Always Ask the Locals

This exchange was shared with me on Facebook as a screen capture. I went digging and found the original post at the Tumblr of Iowa Rambler (systlin), followed up by a repost with a couple of comments at the Tumblr of assasue.

I present it here in slightly bowdlerized form for a family-friendly audience (my apologies to the original writers); if you don’t mind language you can follow the links above for the original text. Other than one small spelling correction for clarity, nothing has been changed.

systlin

Something I find incredibly cool is that they’ve found neandertal bone tools made from polished rib bones, and they couldn’t figure out what they were for for the life of them. 

Until, of course, they showed it to a traditional leatherworker and she took one look at it and said “Oh yeah sure that’s a leather burnisher, you use it to close the pores of leather and work oil into the hide to make it waterproof. Mine looks just the same.” 

“Wait you’re still using the exact same thing 50,000 years later???”

Well, yeah. We’ve tried other things. Metal scratches up and damages the hide. Wood splinters and wears out. Bone lasts forever and gives the best polish. There are new, cheaper plastic ones, but they crack and break after a couple years. A bone polisher is nearly indestructible, and only gets better with age. The more you use a bone polisher the better it works.”

It’s just. 

50,000 years. 50,000. And over that huge arc of time, we’ve been quietly using the exact same thing, unchanged, because we simply haven’t found anything better to do the job. 


saxifraga-x-urbium

i also like that this is a “ask craftspeople” thing, it reminds me of when art historians were all “what?” about someone’s ear “deformity” in a portrait and couldn’t work out what the symbolism was until someone who’d also worked as a piercer was like “uhm, he’s messed up a piercing there”. interdisciplinary stuff also needs to include non-academic approaches because crafts & trades people know things ok

assasue

One of my professors often tells us about a time he, as and Egyptian Archaeologist, came down upon a ring of bricks one brick high. In the middle of a house.
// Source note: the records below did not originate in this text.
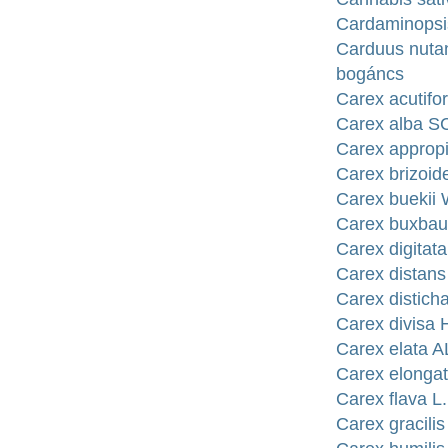
Cardaminopsis
Carduus nuta
bogáncs
Carex acutifo
Carex alba S
Carex appro
Carex brizoid
Carex buekii
Carex buxba
Carex digitata
Carex distans 
Carex distich
Carex divisa 
Carex elata 
Carex elongat
Carex flava L.
Carex gracili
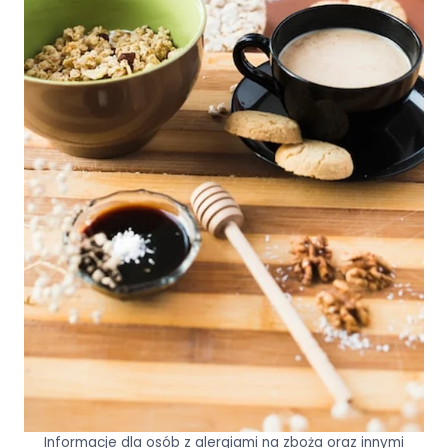
Informacje dla osób z alergiami na zboża oraz innymi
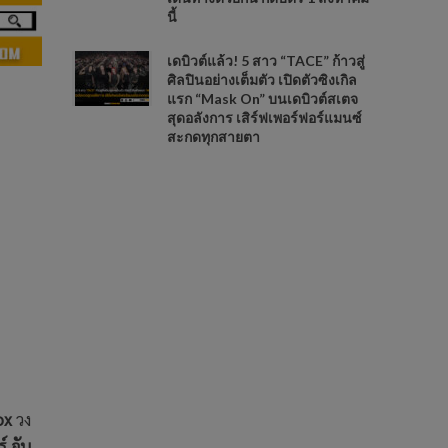
นี้
เดบิวต์แล้ว! 5 สาว “TACE” ก้าวสู่
ศิลปินอย่างเต็มตัว เปิดตัวซิงเกิล
แรก “Mask On” บนเดบิวต์สเตจ
สุดอลังการ เสิร์ฟเพอร์ฟอร์แมนซ์
สะกดทุกสายตา
ox
วง
์ จัน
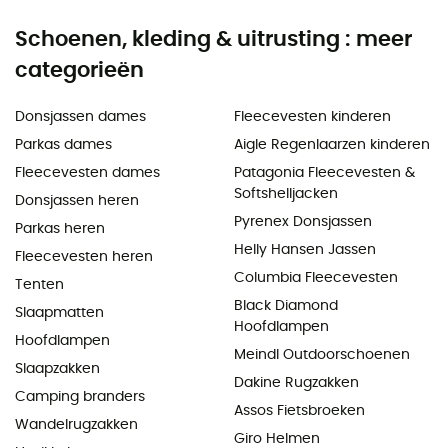
Schoenen, kleding & uitrusting : meer
categorieën
Donsjassen dames
Fleecevesten kinderen
Parkas dames
Aigle Regenlaarzen kinderen
Fleecevesten dames
Patagonia Fleecevesten &
Softshelljacken
Donsjassen heren
Pyrenex Donsjassen
Parkas heren
Helly Hansen Jassen
Fleecevesten heren
Columbia Fleecevesten
Tenten
Black Diamond
Slaapmatten
Hoofdlampen
Hoofdlampen
Meindl Outdoorschoenen
Slaapzakken
Dakine Rugzakken
Camping branders
Assos Fietsbroeken
Wandelrugzakken
Giro Helmen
He and his fellow researchers could not for the life of them figure out what it could possibly have been for. Until he decided to ask a laborer, who doesnt even speak English, what it was. The guy gestures for my prof to follow him, and shows him the same ring of bricks in a nearby modern house. Said ring is filled with baby chicks, while momma hen is out in the yard having a snack. The chicks can’t get over the single brick, but mom can step right over. Over 2000 years and their still corraling chicks with brick circles. If it aint broke, dont fix it and always ask the locals.